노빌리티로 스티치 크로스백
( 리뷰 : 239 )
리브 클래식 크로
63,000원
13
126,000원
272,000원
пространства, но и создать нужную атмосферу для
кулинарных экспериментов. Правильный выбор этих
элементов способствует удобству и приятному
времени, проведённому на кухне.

·····

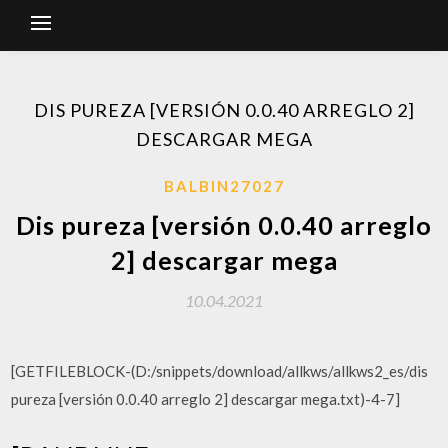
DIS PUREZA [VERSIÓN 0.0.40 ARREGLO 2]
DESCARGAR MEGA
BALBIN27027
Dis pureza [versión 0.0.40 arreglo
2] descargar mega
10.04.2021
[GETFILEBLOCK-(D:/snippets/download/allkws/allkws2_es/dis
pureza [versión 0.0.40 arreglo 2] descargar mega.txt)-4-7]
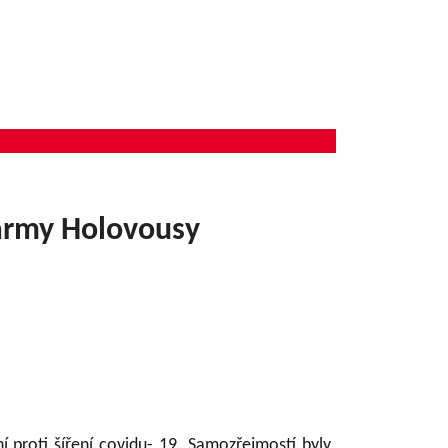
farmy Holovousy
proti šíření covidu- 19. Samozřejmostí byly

·····

Task objective:
From the records above, repeat exactly the lines from the one with "노빌리티로 스티치 크로스백" through the one with "времени, проведённому на кухне.", both included.

Worked solution:
노빌리티로 스티치 크로스백
( 리뷰 : 239 )
리브 클래식 크로
63,000원
13
126,000원
272,000원
пространства, но и создать нужную атмосферу для
кулинарных экспериментов. Правильный выбор этих
элементов способствует удобству и приятному
времени, проведённому на кухне.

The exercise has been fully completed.